Illuminance (E) describes the light energy incident on a reflecting body. It is expressed in lux( lx) and is calculated from the ratio of luminous fl ux and illuminated surface. It is measured with a luxmeter on horizontal and vertical surfaces. The illuminance depends on the light reflection in the room and, as far as working rooms are concerned, on the work that has to be done in these rooms. Bright rooms require lower illuminance than dark rooms.
Illuminance covers several powers of ten. In sunlight, there is an illuminance of `10^5` lux, which falls to 10 lux at dusk and `10^-5` lux at night, depending on the time of day. It is calculated from the luminous intensity in candela( cd) and the square of the distance between an isotropically radiating light source and the illuminated surface. For example, for a light source with a luminous intensity of 1,000 candela and a projection surface of 1 square meter located at a distance of 4 meters, this results in an illuminance of: '1,000 (cd)/4^2', which corresponds to 66 lx.
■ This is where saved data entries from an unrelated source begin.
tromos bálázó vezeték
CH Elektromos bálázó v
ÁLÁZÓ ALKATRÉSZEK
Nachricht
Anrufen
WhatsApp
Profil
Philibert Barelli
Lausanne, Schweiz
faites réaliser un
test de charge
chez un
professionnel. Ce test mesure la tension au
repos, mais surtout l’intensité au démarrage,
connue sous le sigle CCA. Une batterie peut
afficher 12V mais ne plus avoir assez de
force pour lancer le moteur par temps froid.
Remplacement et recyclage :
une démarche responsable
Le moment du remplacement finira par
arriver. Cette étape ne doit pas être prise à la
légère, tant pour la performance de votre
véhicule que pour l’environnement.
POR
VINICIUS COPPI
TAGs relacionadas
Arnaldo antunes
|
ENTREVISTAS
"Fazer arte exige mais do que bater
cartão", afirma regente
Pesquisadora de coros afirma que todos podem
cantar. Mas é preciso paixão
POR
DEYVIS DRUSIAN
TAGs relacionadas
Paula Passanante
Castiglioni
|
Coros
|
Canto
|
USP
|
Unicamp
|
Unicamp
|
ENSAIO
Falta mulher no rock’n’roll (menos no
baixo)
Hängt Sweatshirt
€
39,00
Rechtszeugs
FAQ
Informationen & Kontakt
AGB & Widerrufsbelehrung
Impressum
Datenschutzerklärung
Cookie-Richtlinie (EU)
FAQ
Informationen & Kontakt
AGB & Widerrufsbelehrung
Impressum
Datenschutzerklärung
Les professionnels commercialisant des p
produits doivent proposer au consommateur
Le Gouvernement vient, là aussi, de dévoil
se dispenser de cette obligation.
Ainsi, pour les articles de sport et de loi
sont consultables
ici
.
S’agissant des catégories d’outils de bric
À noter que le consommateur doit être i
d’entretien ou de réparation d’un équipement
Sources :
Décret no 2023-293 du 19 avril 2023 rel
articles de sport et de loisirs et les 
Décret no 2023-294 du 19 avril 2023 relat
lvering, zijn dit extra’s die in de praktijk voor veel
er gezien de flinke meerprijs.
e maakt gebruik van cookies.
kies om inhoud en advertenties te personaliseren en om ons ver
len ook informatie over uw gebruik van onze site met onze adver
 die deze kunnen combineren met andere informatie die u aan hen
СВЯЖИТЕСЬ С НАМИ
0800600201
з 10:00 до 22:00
Illuminance is of interest wherever safety and illumination of surfaces, rooms and workplaces are concerned. For example, in the lighting of stadiums, traffic routes, stairways, corridors, storage rooms, warehouses, offices and salesrooms. For the above-mentioned rooms, minimum limits for the nominal lighting in lux are specified in the workplace guidelines according to DIN 5035. These guidelines specify, among other things, illuminance levels of 500 lux for sanitary rooms, 50 lux for storage rooms and 100 lux for stairways.